» **Action item**: Each entry should be printed exactly, with its images omitted.

● ● ● ● ● ● ●

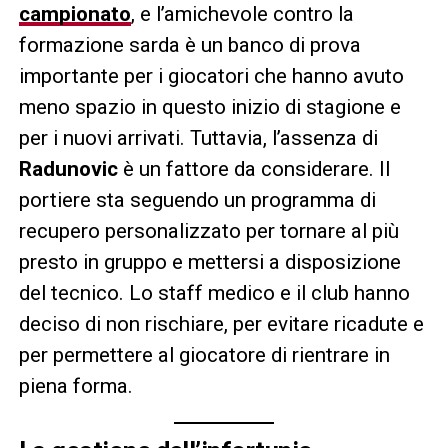
campionato
, e l’amichevole contro la
formazione sarda è un banco di prova
importante per i giocatori che hanno avuto
meno spazio in questo inizio di stagione e
per i nuovi arrivati. Tuttavia, l’assenza di
Radunovic
è un fattore da considerare. Il
portiere sta seguendo un programma di
recupero personalizzato per tornare al più
presto in gruppo e mettersi a disposizione
del tecnico. Lo staff medico e il club hanno
deciso di non rischiare, per evitare ricadute e
per permettere al giocatore di rientrare in
piena forma.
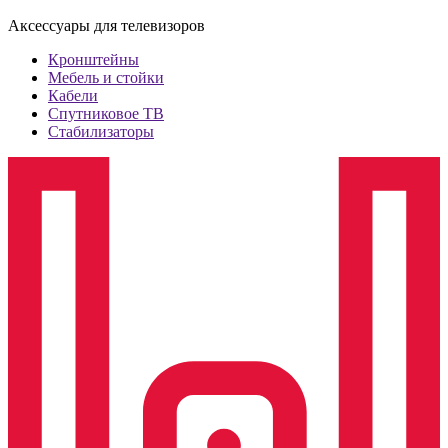
Аксессуары для телевизоров
Кронштейны
Мебель и стойки
Кабели
Спутниковое ТВ
Стабилизаторы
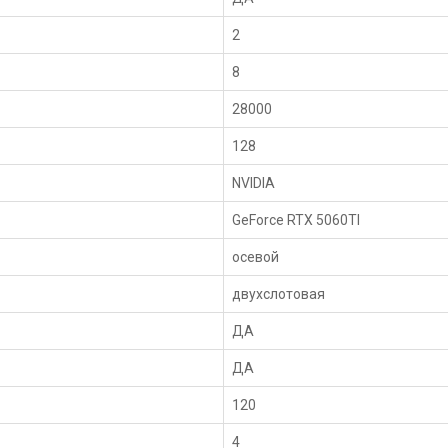
2
8
28000
128
NVIDIA
GeForce RTX 5060TI
осевой
двухслотовая
ДА
ДА
120
4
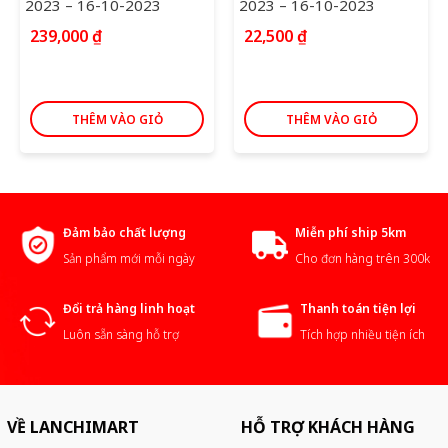
2023 – 16-10-2023
2023 – 16-10-2023
239,000
₫
22,500
₫
THÊM VÀO GIỎ
THÊM VÀO GIỎ
Đảm bảo chất lượng
Miễn phí ship 5km
Sản phẩm mới mỗi ngày
Cho đơn hàng trên 300k
Đổi trả hàng linh hoạt
Thanh toán tiện lợi
Luôn sẵn sàng hỗ trợ
Tích hợp nhiều tiện ích
VỀ LANCHIMART
HỖ TRỢ KHÁCH HÀNG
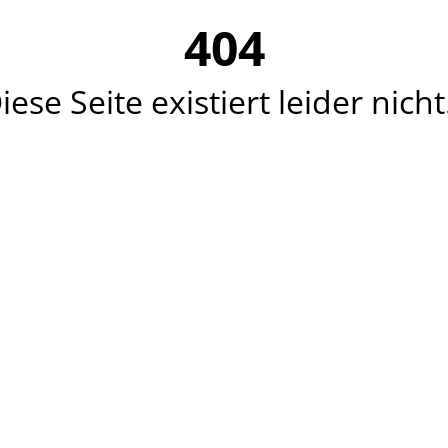
404
iese Seite existiert leider nicht.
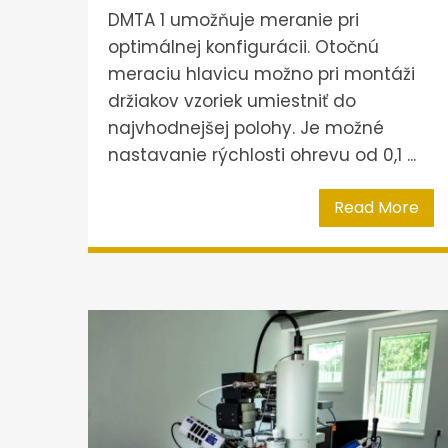
DMTA 1 umožňuje meranie pri
optimálnej konfigurácii. Otočnú
meraciu hlavicu možno pri montáži
držiakov vzoriek umiestniť do
najvhodnejšej polohy. Je možné
nastavanie rýchlosti ohrevu od 0,1 ...
Read More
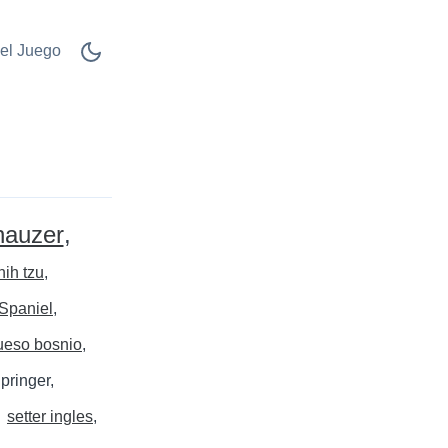
el Juego
nauzer
hih tzu
Spaniel
ueso bosnio
pringer
setter ingles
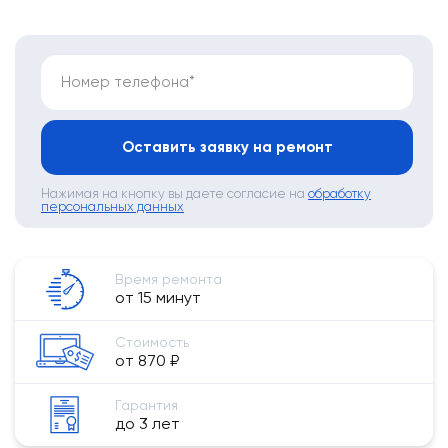
Номер телефона*
Оставить заявку на ремонт
Нажимая на кнопку вы даете согласие на
обработку
персональных данных
Время ремонта
от 15 минут
Стоимость
от 870 ₽
Гарантия
до 3 лет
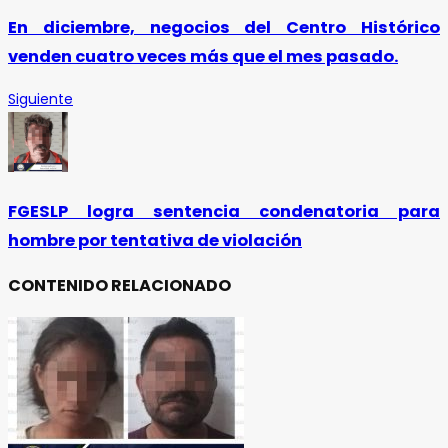
En diciembre, negocios del Centro Histórico
venden cuatro veces más que el mes pasado.
Siguiente
FGESLP logra sentencia condenatoria para
hombre por tentativa de violación
CONTENIDO RELACIONADO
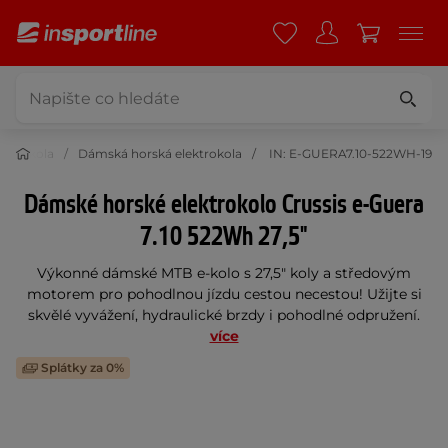
ektrokola
Dámská horská elektrokola
IN: E-GUERA7.10-522WH-19
Dámské horské elektrokolo Crussis e-Guera
7.10 522Wh 27,5"
Výkonné dámské MTB e-kolo s 27,5" koly a středovým
motorem pro pohodlnou jízdu cestou necestou! Užijte si
skvělé vyvážení, hydraulické brzdy i pohodlné odpružení.
více
Splátky za 0%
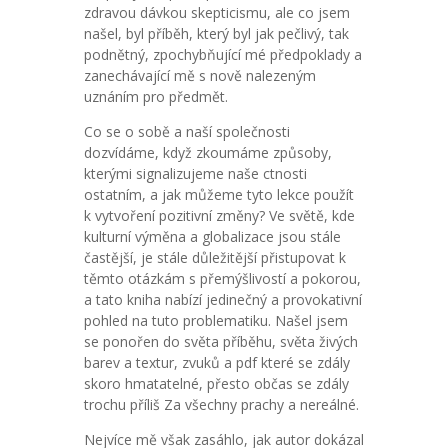
zdravou dávkou skepticismu, ale co jsem
našel, byl příběh, který byl jak pečlivý, tak
podnětný, zpochybňující mé předpoklady a
zanechávající mě s nově nalezeným
uznáním pro předmět.
Co se o sobě a naší společnosti
dozvídáme, když zkoumáme způsoby,
kterými signalizujeme naše ctnosti
ostatním, a jak můžeme tyto lekce použít
k vytvoření pozitivní změny? Ve světě, kde
kulturní výměna a globalizace jsou stále
častější, je stále důležitější přistupovat k
těmto otázkám s přemýšlivostí a pokorou,
a tato kniha nabízí jedinečný a provokativní
pohled na tuto problematiku. Našel jsem
se ponořen do světa příběhu, světa živých
barev a textur, zvuků a pdf které se zdály
skoro hmatatelné, přesto občas se zdály
trochu příliš Za všechny prachy a nereálné.
Nejvíce mě však zasáhlo, jak autor dokázal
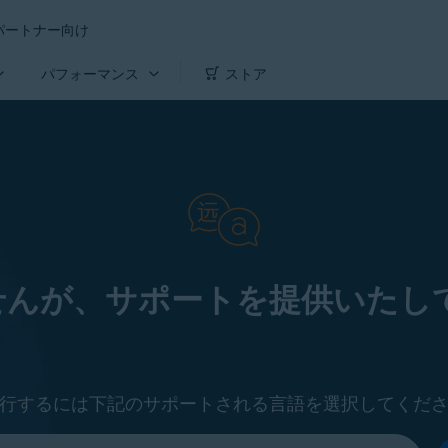
パートナー向け
パフォーマンス
ストア
せんが、サポートを提供いたして
行するには下記のサポートされる言語を選択してくだ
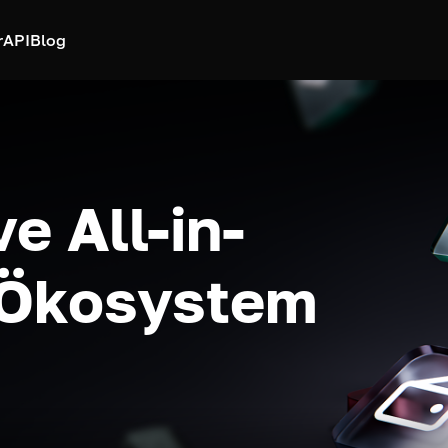
r
API
Blog
e All-in-
-Ökosystem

● ● ● ● ● ● ●

» **Result**:
campionato
, e l’amichevole contro la
formazione sarda è un banco di prova
importante per i giocatori che hanno avuto
meno spazio in questo inizio di stagione e
per i nuovi arrivati. Tuttavia, l’assenza di
Radunovic
è un fattore da considerare. Il
portiere sta seguendo un programma di
recupero personalizzato per tornare al più
presto in gruppo e mettersi a disposizione
del tecnico. Lo staff medico e il club hanno
deciso di non rischiare, per evitare ricadute e
per permettere al giocatore di rientrare in
piena forma.
Аксессуары для телевизоров
Кронштейны
Мебель и стойки
Кабели
Спутниковое ТВ
Стабилизаторы
2
8
28000
128
NVIDIA
GeForce RTX 5060TI
осевой
двухслотовая
ДА
ДА
120
4
2023 – 16-10-2023
2023 – 16-10-2023
239,000
₫
22,500
₫
THÊM VÀO GIỎ
THÊM VÀO GIỎ
Đảm bảo chất lượng
Miễn phí ship 5km
Sản phẩm mới mỗi ngày
Cho đơn hàng trên 300k
Đổi trả hàng linh hoạt
Thanh toán tiện lợi
Luôn sẵn sàng hỗ trợ
Tích hợp nhiều tiện ích
VỀ LANCHIMART
HỖ TRỢ KHÁCH HÀNG
404
iese Seite existiert leider nicht.
DMTA 1 umožňuje meranie pri
optimálnej konfigurácii. Otočnú
meraciu hlavicu možno pri montáži
držiakov vzoriek umiestniť do
najvhodnejšej polohy. Je možné
nastavanie rýchlosti ohrevu od 0,1 ...
Read More
el Juego
nauzer
hih tzu
Spaniel
ueso bosnio
pringer
setter ingles
Номер телефона*
Оставить заявку на ремонт
Нажимая на кнопку вы даете согласие на
обработку
персональных данных
Время ремонта
от 15 минут
Стоимость
от 870 ₽
Гарантия
до 3 лет
En diciembre, negocios del Centro Histórico
venden cuatro veces más que el mes pasado.
Siguiente
FGESLP logra sentencia condenatoria para
hombre por tentativa de violación
CONTENIDO RELACIONADO
ektrokola
Dámská horská elektrokola
IN: E-GUERA7.10-522WH-19
Dámské horské elektrokolo Crussis e-Guera
7.10 522Wh 27,5"
Výkonné dámské MTB e-kolo s 27,5" koly a středovým
motorem pro pohodlnou jízdu cestou necestou! Užijte si
skvělé vyvážení, hydraulické brzdy i pohodlné odpružení.
více
Splátky za 0%
zdravou dávkou skepticismu, ale co jsem
našel, byl příběh, který byl jak pečlivý, tak
podnětný, zpochybňující mé předpoklady a
zanechávající mě s nově nalezeným
uznáním pro předmět.
Co se o sobě a naší společnosti
dozvídáme, když zkoumáme způsoby,
kterými signalizujeme naše ctnosti
ostatním, a jak můžeme tyto lekce použít
k vytvoření pozitivní změny? Ve světě, kde
kulturní výměna a globalizace jsou stále
častější, je stále důležitější přistupovat k
těmto otázkám s přemýšlivostí a pokorou,
a tato kniha nabízí jedinečný a provokativní
pohled na tuto problematiku. Našel jsem
se ponořen do světa příběhu, světa živých
barev a textur, zvuků a pdf které se zdály
skoro hmatatelné, přesto občas se zdály
trochu příliš Za všechny prachy a nereálné.
Nejvíce mě však zasáhlo, jak autor dokázal
パートナー向け
パフォーマンス
ストア
せんが、サポートを提供いたして
行するには下記のサポートされる言語を選択してくだ
r
API
Blog
e All-in-
-Ökosystem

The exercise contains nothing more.